_Aim of the task_:
Take the records below and print them verbatim up to and including the line that carries "Schweizer, ein Auto".

[Provided data Boundary: Start]

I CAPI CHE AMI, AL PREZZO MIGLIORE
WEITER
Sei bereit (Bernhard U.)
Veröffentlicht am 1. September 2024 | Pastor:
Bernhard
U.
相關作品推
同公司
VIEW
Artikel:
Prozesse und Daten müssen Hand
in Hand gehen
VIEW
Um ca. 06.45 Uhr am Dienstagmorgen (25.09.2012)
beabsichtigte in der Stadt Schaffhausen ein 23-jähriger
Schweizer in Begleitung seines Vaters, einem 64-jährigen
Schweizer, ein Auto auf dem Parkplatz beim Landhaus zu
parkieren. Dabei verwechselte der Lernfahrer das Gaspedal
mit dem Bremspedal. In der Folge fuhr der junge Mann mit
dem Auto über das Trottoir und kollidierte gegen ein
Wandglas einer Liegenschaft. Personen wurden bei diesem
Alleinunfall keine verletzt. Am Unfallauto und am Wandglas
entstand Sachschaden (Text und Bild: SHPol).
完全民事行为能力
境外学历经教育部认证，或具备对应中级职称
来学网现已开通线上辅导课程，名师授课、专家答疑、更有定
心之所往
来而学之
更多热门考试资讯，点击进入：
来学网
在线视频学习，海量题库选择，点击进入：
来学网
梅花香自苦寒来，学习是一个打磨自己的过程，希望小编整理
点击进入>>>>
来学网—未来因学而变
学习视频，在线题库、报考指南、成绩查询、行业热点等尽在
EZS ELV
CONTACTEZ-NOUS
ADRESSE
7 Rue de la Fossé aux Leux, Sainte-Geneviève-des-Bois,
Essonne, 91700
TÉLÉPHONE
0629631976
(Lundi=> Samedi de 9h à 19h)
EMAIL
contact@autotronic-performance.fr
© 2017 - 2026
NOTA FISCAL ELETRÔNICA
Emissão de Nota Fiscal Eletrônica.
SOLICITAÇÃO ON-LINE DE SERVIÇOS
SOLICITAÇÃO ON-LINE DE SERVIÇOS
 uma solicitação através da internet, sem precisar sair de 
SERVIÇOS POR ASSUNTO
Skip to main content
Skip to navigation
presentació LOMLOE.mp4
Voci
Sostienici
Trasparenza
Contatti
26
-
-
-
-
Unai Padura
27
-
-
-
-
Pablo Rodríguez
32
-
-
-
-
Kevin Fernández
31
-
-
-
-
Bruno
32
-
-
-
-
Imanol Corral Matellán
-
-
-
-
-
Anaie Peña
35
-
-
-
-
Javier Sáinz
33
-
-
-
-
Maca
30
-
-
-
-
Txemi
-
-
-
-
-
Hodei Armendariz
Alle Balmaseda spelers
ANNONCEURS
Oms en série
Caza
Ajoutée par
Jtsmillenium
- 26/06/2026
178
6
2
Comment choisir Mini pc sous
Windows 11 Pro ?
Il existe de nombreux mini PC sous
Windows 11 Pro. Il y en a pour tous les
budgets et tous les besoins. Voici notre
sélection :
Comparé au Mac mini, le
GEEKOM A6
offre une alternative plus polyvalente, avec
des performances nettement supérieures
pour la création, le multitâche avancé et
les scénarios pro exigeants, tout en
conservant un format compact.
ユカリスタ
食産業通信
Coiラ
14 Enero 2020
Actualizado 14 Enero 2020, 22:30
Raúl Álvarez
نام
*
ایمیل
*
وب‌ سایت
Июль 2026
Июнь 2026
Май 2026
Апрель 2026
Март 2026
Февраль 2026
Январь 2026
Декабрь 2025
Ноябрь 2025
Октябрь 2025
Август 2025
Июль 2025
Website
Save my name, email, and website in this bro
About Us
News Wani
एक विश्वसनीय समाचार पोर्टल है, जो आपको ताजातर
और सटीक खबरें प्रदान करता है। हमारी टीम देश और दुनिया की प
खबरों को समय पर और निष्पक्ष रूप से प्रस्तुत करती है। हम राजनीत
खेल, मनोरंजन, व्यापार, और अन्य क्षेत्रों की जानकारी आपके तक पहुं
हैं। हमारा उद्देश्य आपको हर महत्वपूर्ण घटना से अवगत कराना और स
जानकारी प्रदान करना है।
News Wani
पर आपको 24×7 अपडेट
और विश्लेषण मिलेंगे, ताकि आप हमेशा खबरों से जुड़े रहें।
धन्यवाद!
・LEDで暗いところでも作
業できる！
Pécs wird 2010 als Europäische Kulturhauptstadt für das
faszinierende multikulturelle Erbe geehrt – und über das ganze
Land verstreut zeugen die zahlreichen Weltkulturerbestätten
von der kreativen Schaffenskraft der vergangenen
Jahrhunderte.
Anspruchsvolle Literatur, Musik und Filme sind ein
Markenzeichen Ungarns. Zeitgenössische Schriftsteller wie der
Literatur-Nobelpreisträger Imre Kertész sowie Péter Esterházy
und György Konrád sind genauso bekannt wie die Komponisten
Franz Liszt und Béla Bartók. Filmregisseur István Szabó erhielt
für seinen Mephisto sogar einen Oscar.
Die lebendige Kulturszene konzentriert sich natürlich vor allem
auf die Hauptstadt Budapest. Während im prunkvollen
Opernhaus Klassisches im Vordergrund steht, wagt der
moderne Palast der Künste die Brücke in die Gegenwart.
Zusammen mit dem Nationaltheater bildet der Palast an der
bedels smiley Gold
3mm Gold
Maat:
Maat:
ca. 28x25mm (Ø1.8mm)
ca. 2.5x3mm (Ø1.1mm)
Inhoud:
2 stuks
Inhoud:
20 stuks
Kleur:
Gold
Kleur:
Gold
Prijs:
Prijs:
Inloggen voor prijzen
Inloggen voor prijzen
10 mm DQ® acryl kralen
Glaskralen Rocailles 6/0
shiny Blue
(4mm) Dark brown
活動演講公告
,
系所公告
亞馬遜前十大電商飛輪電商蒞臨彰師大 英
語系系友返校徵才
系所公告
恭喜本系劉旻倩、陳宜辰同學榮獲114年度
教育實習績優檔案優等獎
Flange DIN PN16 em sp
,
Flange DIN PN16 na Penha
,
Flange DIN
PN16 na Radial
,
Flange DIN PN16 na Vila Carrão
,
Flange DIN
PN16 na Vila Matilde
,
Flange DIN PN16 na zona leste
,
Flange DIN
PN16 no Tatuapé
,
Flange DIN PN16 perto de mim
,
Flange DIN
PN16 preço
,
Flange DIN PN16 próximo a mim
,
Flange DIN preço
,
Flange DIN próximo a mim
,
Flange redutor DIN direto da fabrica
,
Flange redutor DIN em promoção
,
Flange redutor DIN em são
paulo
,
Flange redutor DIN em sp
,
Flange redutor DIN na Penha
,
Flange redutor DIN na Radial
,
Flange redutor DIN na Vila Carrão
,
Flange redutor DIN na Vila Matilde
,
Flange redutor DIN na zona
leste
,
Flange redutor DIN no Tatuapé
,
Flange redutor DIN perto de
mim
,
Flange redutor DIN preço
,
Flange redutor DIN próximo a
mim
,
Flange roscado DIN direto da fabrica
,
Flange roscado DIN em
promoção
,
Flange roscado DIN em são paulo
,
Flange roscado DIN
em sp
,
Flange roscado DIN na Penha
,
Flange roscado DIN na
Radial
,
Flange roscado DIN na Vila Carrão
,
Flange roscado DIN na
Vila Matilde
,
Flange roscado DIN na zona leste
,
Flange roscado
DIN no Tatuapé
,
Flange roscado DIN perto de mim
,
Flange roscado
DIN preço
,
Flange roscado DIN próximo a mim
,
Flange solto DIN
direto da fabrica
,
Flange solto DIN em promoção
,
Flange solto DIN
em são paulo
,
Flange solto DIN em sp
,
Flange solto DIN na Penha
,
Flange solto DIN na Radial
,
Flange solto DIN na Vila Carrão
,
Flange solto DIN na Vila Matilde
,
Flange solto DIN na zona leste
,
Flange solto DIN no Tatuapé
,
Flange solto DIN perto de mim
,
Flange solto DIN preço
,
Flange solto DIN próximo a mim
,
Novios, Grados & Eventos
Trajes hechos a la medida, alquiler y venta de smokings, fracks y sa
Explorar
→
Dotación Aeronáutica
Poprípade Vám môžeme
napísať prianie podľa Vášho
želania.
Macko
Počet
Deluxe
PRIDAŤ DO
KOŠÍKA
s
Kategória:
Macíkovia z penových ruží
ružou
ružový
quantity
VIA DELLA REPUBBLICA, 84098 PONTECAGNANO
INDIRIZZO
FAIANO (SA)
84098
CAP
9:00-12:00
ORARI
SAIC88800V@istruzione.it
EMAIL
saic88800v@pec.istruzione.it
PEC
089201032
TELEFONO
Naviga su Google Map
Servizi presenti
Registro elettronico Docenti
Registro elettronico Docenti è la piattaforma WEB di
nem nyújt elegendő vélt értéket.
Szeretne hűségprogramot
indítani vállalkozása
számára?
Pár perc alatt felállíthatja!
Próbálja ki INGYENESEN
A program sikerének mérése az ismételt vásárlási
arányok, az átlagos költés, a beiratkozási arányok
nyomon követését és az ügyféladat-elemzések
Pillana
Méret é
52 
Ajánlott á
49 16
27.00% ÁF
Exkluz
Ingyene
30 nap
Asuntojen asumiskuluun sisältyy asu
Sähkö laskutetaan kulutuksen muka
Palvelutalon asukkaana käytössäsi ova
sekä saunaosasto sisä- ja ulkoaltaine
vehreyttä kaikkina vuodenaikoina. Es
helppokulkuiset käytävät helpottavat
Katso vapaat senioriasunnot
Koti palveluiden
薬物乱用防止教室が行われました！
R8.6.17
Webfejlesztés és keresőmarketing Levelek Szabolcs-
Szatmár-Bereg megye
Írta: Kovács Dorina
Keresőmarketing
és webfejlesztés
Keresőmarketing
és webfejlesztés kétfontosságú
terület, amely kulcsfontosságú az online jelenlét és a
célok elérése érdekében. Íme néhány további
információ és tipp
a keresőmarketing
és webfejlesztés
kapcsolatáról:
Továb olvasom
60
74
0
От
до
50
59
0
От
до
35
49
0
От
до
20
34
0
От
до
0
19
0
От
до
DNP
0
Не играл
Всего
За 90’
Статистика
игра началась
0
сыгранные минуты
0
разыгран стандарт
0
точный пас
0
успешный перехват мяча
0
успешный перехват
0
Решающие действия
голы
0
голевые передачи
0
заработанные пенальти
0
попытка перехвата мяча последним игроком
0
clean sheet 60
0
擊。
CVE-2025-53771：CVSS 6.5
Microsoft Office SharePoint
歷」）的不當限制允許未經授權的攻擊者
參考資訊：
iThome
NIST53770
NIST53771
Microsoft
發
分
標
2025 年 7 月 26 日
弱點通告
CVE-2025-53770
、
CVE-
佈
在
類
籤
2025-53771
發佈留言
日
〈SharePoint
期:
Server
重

[Provided data Boundary: End]

_Written answer_:
I CAPI CHE AMI, AL PREZZO MIGLIORE
WEITER
Sei bereit (Bernhard U.)
Veröffentlicht am 1. September 2024 | Pastor:
Bernhard
U.
相關作品推
同公司
VIEW
Artikel:
Prozesse und Daten müssen Hand
in Hand gehen
VIEW
Um ca. 06.45 Uhr am Dienstagmorgen (25.09.2012)
beabsichtigte in der Stadt Schaffhausen ein 23-jähriger
Schweizer in Begleitung seines Vaters, einem 64-jährigen
Schweizer, ein Auto auf dem Parkplatz beim Landhaus zu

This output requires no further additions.